If there are `nan` (not-a-number) values in your dataframe, Python doesn't know how to rank those, so you need to remove them first.

Use [np.sort()](https://numpy.org/doc/stable/reference/generated/numpy.sort.html) to sort the data. This will sort in ascending order (lowest to highest), so you can reverse the order using an [indexing trick](https://www.geeksforgeeks.org/python/how-to-reverse-a-list-in-python-using-slicing/). 
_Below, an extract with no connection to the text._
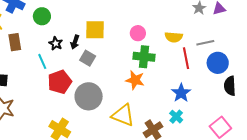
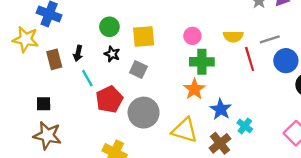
green circle: (42, 16) -> (109, 27), moved
black arrow: (75, 42) -> (78, 53), moved
black star: (56, 43) -> (112, 54), moved
orange star: (135, 80) -> (194, 89), turned 30
blue star: (181, 93) -> (221, 109), moved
Then use [stats.rankdata()](https://docs.scipy.org/doc/scipy/reference/generated/scipy.stats.mstats.rankdata.html) to rank the maxima. Again, by default this function ranks values from lowest to highest. Here you can flip the order by multiplying by negative 1.

In [None]:
# drop NaN rows from dataframe
df3 =  df2.dropna()

# create a numpy array of return levels sorted from highest to lowest
np1 = np.sort(df3['SL'])[::-1]

# does it look right?
np1

In [None]:
# use scipy to rank the return levels
np2 = stats.rankdata(np1*-1)

# does it look right? 
# (rank 1 should correspond to the highest value of the sorted list and
#    if there are any duplicate values in the sorted list they should have
#    the same rank here)
np2

Now you can do the calculations given above for exceedance probability $P$ and return period $T$.

In [None]:
# number of years of data
N = len(np1)

# calculation for exceedance probability
P = ...

# calculation for return period 
T = ...

To make a scatter plot with a log scale on the x-axis:

In [None]:
#create axis object
fig, ax = plt.subplots()

# plot data on axis
ax.plot(x_variable, y_variable, "o")

# choose x-axis scale:
ax.set_xscale("log")

Keep adding appropriate axis labels, titles, and line labels/legends to your plots!